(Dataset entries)
------------------------

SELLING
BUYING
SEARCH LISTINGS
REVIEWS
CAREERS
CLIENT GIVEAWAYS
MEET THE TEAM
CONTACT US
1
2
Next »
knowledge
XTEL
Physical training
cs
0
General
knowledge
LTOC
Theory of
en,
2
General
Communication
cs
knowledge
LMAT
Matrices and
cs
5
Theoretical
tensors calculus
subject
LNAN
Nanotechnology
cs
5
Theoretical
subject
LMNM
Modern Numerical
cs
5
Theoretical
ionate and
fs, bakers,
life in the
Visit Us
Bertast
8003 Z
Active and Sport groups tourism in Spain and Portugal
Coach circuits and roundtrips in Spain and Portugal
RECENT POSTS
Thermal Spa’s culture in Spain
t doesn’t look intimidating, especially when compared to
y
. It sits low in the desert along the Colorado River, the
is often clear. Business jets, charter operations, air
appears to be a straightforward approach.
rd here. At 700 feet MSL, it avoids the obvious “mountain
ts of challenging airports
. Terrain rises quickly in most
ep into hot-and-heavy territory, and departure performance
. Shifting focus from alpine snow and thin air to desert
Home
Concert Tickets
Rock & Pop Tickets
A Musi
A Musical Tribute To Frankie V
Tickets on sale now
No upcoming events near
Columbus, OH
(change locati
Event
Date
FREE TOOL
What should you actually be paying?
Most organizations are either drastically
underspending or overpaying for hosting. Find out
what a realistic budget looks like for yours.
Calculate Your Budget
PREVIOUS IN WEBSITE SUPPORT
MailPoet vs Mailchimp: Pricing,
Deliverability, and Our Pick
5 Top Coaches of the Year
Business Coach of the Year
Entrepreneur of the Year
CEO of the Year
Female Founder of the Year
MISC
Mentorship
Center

------------------------

> [EXERCISE OBJECTIVE]: Say how many lines of the entries hold the string "Year". Nothing but the number should be given.

> [YOUR RESPONSE]: 5